Le bain et les magazines – Virginie Despentes

— extrait des Jolies Choses de Virginie Despentes —

Pris un bain, tout à  l’heure. Les flacons, les bouteilles, les tubes, elle avait tout mis dans l’eau du bain, rappel d’enfance quand des jouets flottent autour de soi et qu’on s’amuse à  faire des trucs avec. Contour des yeux, hydratation, mousse douce nettoyante, gommage pulvérisant, masque aux acides de fruits a la vitamine C, aux céramides ceci, choses de toutes les couleurs, crèmes pour nourrir cela, peau soyeuse, cheveux brillants, teint éclatant. Lutte implacable contre soi-même, surtout ne pas être ce qu’on est.
Sortant de l’eau, elle reniflait son bras qui sentait de drôles de choses, tous ces trucs qu’elle avait essayés, une odeur agaçante, énervante à force de vouloir être calme. Comme de tellement vouloir dormir, prendre peur de l’insomnie, qu’on finit par se retourner pour cinquante fois dans les draps, en rage.

Une frénésie de sérénité.

Robe rouge, on voit toute sa poitrine, à  croire que c’est une vache qui exhibe tous ses pis, on voit le haut du cul, la ou personne ne devrait voir. Elle tourne sur elle-même avec méfiance devant le miroir. Pincement au cœur, ça n’est déjà plus à  elle qu’elle ressemble.

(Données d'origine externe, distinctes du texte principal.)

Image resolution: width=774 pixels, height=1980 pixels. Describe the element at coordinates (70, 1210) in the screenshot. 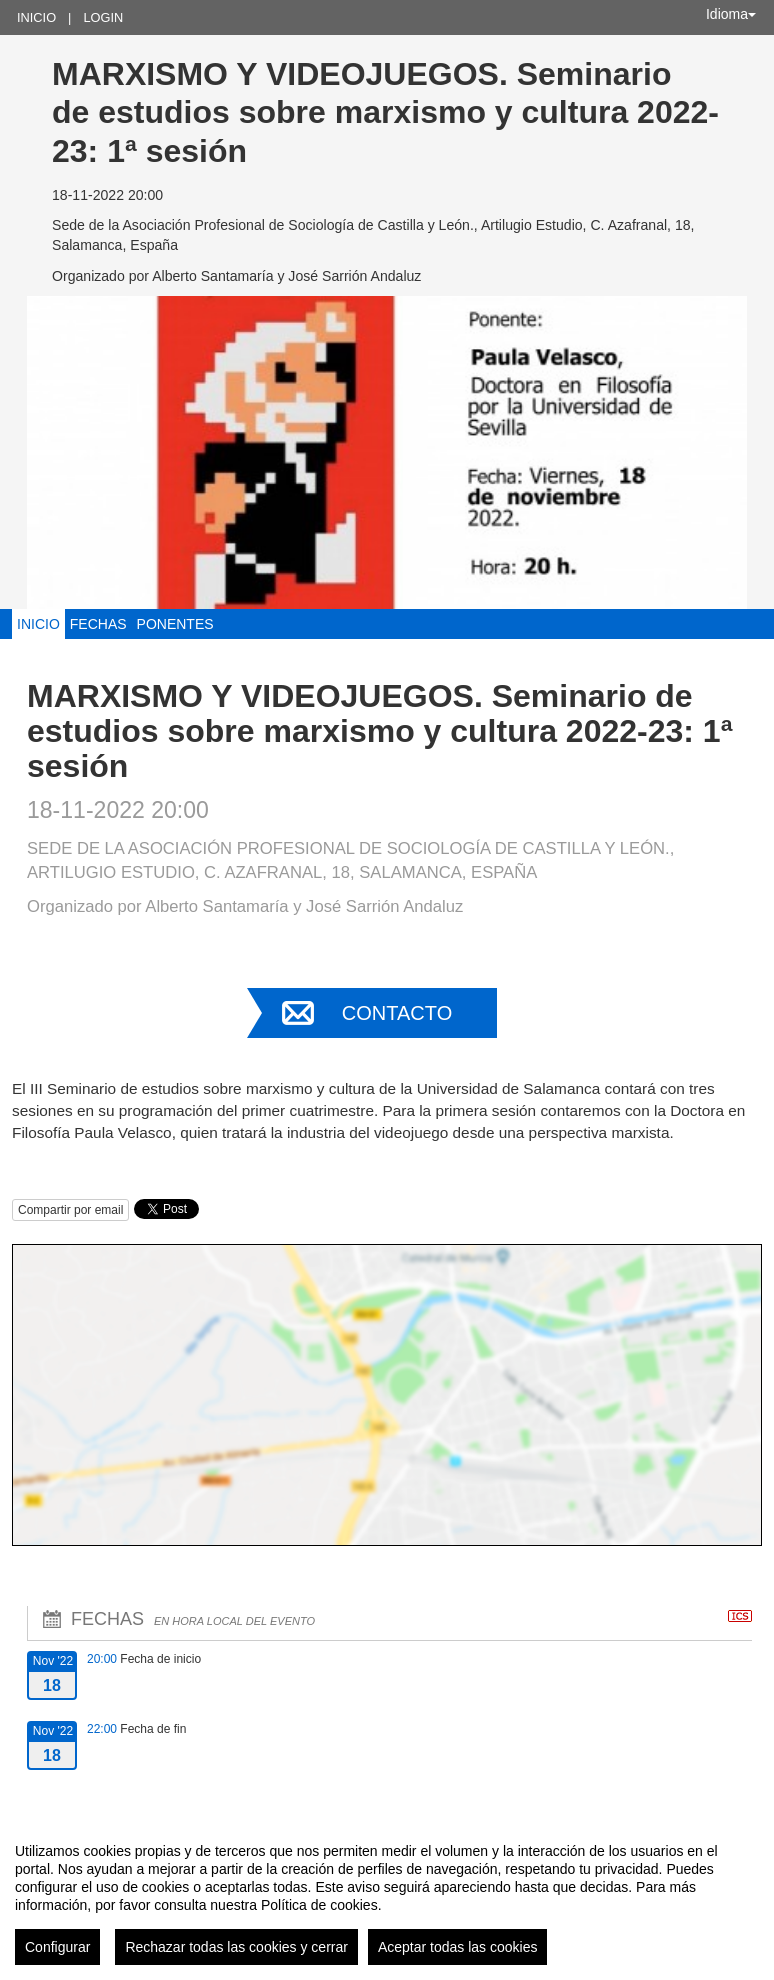

I see `Compartir por email` at that location.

Feuilleté les journaux en pile que Claudine lisait. Consternation. Sur un ton de connivence amusée, foison de petits conseils pour être une putain à  la page. Et se mêlant de tout, que tout rentre dans les cases, et comment il faut jouir, et comment il faut rompre, et comment se tailler, se teindre jusqu’aux poils de la chatte, et comment on doit être du dedans au dehors. Ton faussement débonnaire, propagande imbécile pour être comme il faut. Apres des siècles d’interdiction de montrer, femmes sommées d’exhiber qu’elles sont bien toutes aux normes, qu’elles sont calibrées : voila mes jambes interminables, glabres et halées, mon derrière correctement musclé, mon ventre plat nombril percé, mes seins énormes fermes et moulés, ma peau saine et pas vieillie, mes cils sont longs, mes cheveux brillants.

Contrairement à  ce qu’elle croyait auparavant, il ne s’agit pas d’une soumission aux désirs des hommes. C’est une obéissance aux annonceurs, il faudra que tout le monde y passe. Ils régissent le truc, fil des pages : voila ce qu’on vend, alors voila ce qu’il faut être.